Siamo andati per sottrazione in questo elenco delle attività extra bancarie di Mattioli. Dobbiamo aggiungere qualcosa. Finanziò il restauro della Pietà Rondanini, il Vocabolario della Crusca, l'Accademia dei Lincei, l'acquisto dei libri milanesi di Stendhal. Poi ci sarebbero da ricordare la nascita della Fondazione Longhi, l'aiuto alla città di Firenze dopo l'alluvione e ancora mille cose. Lasciamo perdere. Tutto questo fu fatto da un uomo che diceva di non avere mai accumulato una ricchezza. Forse non era un vezzo.

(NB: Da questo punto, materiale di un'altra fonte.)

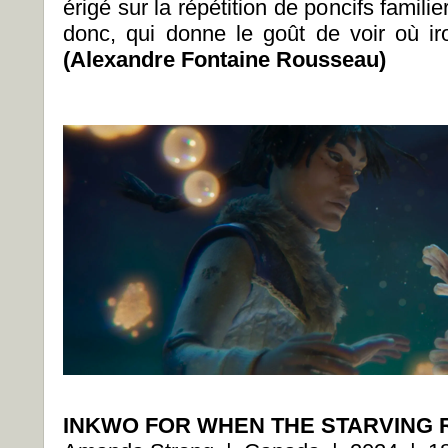
érigé sur la répétition de poncifs famili
donc, qui donne le goût de voir où iro
(Alexandre Fontaine Rousseau)
INKWO FOR WHEN THE STARVING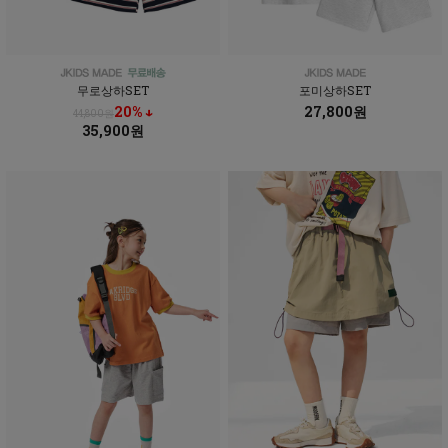
무로상하SET
포미상하SET
20% ↓
27,800원
44,800원
35,900원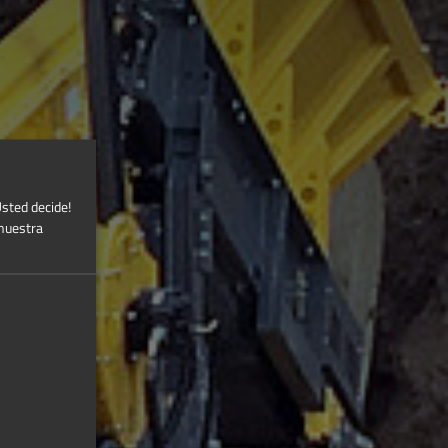
Usted decide!
 nuestra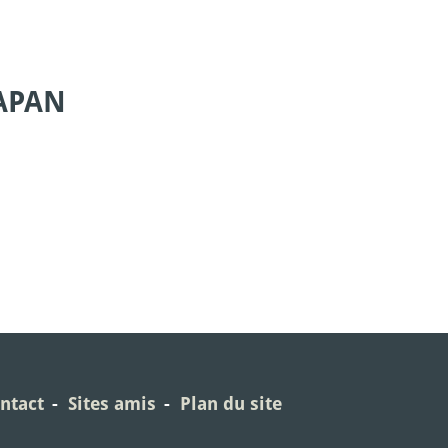
APAN
ntact
Sites amis
Plan du site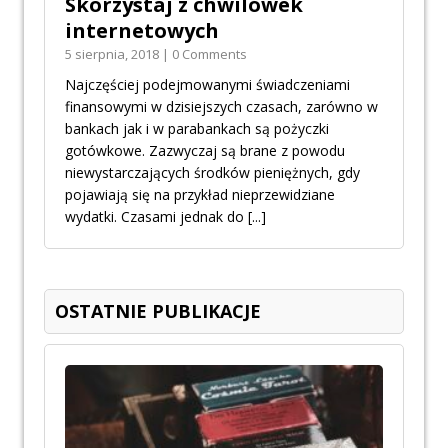
Skorzystaj z chwilówek
internetowych
5 sierpnia, 2018 | 0 Comments
Najczęściej podejmowanymi świadczeniami
finansowymi w dzisiejszych czasach, zarówno w
bankach jak i w parabankach są pożyczki
gotówkowe. Zazwyczaj są brane z powodu
niewystarczających środków pieniężnych, gdy
pojawiają się na przykład nieprzewidziane
wydatki. Czasami jednak do
[...]
OSTATNIE PUBLIKACJE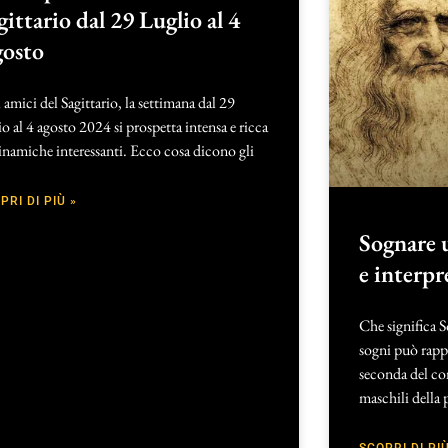
gittario dal 29 Luglio al 4
osto
 amici del Sagittario, la settimana dal 29
io al 4 agosto 2024 si prospetta intensa e ricca
inamiche interessanti. Ecco cosa dicono gli
PRI DI PIÙ »
Sognare 
e interpr
Che significa
sogni può rappr
seconda del co
maschili della 
SCOPRI DI PIÙ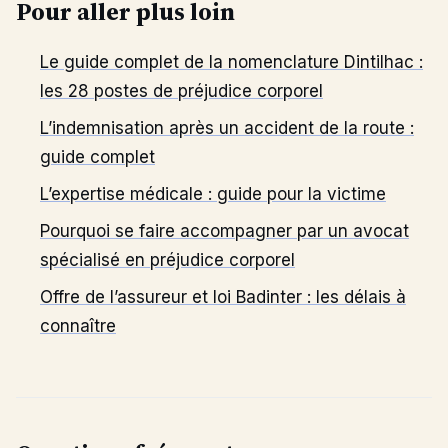
Pour aller plus loin
Le guide complet de la nomenclature Dintilhac :
les 28 postes de préjudice corporel
L’indemnisation après un accident de la route :
guide complet
L’expertise médicale : guide pour la victime
Pourquoi se faire accompagner par un avocat
spécialisé en préjudice corporel
Offre de l’assureur et loi Badinter : les délais à
connaître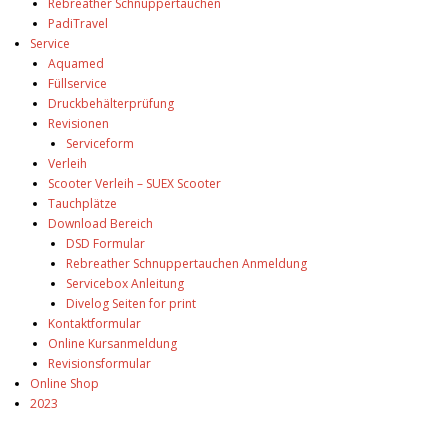
Rebreather Schnuppertauchen
PadiTravel
Service
Aquamed
Füllservice
Druckbehälterprüfung
Revisionen
Serviceform
Verleih
Scooter Verleih – SUEX Scooter
Tauchplätze
Download Bereich
DSD Formular
Rebreather Schnuppertauchen Anmeldung
Servicebox Anleitung
Divelog Seiten for print
Kontaktformular
Online Kursanmeldung
Revisionsformular
Online Shop
2023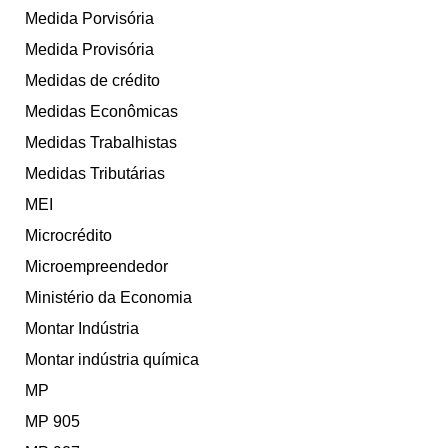
Medida Porvisória
Medida Provisória
Medidas de crédito
Medidas Econômicas
Medidas Trabalhistas
Medidas Tributárias
MEI
Microcrédito
Microempreendedor
Ministério da Economia
Montar Indústria
Montar indústria química
MP
MP 905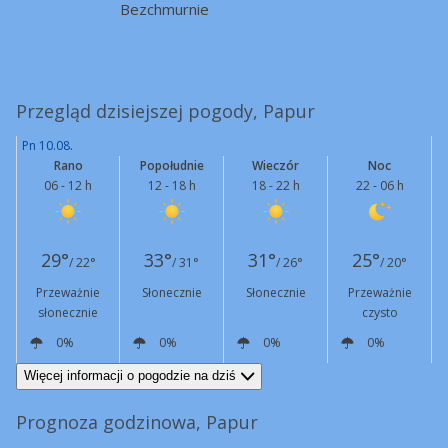
Bezchmurnie
Przegląd dzisiejszej pogody, Papur
Pn 10.08.
Rano
Popołudnie
Wieczór
Noc
06 - 12 h
12 - 18 h
18 - 22 h
22 - 06 h
29°
33°
31°
25°
/ 22°
/ 31°
/ 26°
/ 20°
Przeważnie
Słonecznie
Słonecznie
Przeważnie
słonecznie
czysto
0%
0%
0%
0%
N
9 km/h
NE
14 km/h
NE
8 km/h
E
3 km/h
Więcej informacji o pogodzie na dziś
Prognoza godzinowa, Papur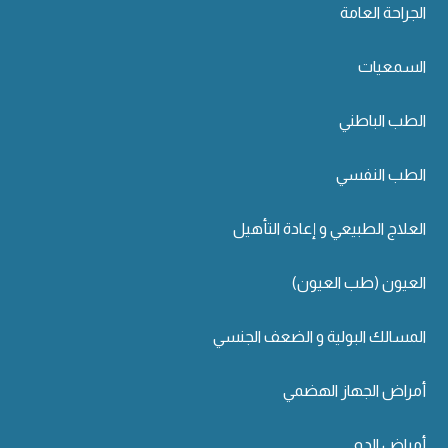
الجراحة العامة
السمعيات
الطب الباطني
الطب النفسي
العلاج الطبيعي و إعادة التأهيل
العيون (طب العيون)
المسالك البولية و الضعف الجنسي
أمراض الجهاز الهضمي
أمراض الدم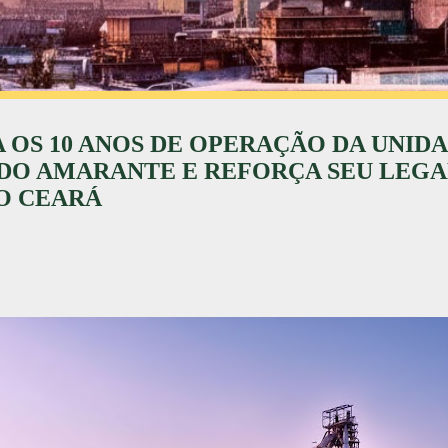
OS 10 ANOS DE OPERAÇÃO DA UNIDA
DO AMARANTE E REFORÇA SEU LEGA
O CEARÁ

Perché non bisogna scordare le ingenti spese sostenute per i ventimila (qualcuno dice cinquantamila) volumi della collezione personale, cinque ampie stanze ricolme di libri rarissimi e invidiatissimi dall'amico Luigi Einaudi, abituato a scontrarsi con Mattioli quando sul mercato dei collezionisti veniva fuori qualche prima edizione di argomento economico.

Leggere Raffaele Mattioli oltre la banca suscita ammirazione e paura al contempo. Probabilmente Mattioli è un caso unico. Ma non c'è dubbio che la borghesia italiana abbia smesso di produrre personaggi eccezionali e si sia rintanata, al massimo, in uno sterile collezionismo.

Manca la visione e, con essa, l'ambizione di dare forma al futuro. La cultura, specie quella umanistica, è un peso inutile. Una stranezza derisa da ignoranti destinati a morire dal ridere, senza lasciare traccia alcuna.